◆ **Exercise aim**
All the lines below should appear again unchanged, though their pictures should not.

Source data:
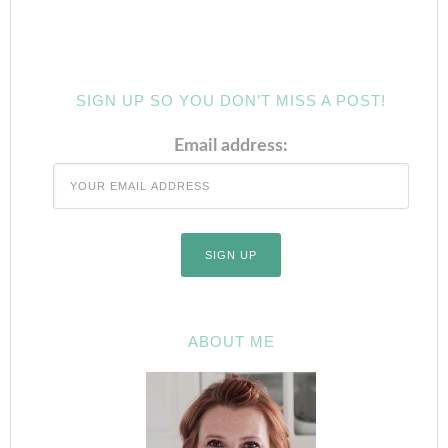
SIGN UP SO YOU DON’T MISS A POST!
Email address:
ABOUT ME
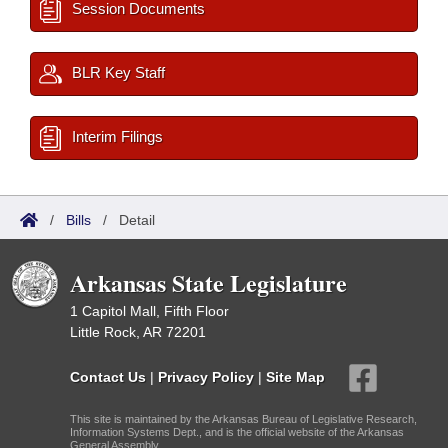
Session Documents
BLR Key Staff
Interim Filings
/
Bills
/
Detail
Arkansas State Legislature
1 Capitol Mall, Fifth Floor
Little Rock, AR 72201
Contact Us
|
Privacy Policy
|
Site Map
This site is maintained by the Arkansas Bureau of Legislative Research,
Information Systems Dept., and is the official website of the Arkansas
General Assembly.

◆ **Task response**
SIGN UP SO YOU DON’T MISS A POST!
Email address:
ABOUT ME
Session Documents
BLR Key Staff
Interim Filings
/
Bills
/
Detail
Arkansas State Legislature
1 Capitol Mall, Fifth Floor
Little Rock, AR 72201
Contact Us
|
Privacy Policy
|
Site Map
This site is maintained by the Arkansas Bureau of Legislative Research,
Information Systems Dept., and is the official website of the Arkansas
General Assembly.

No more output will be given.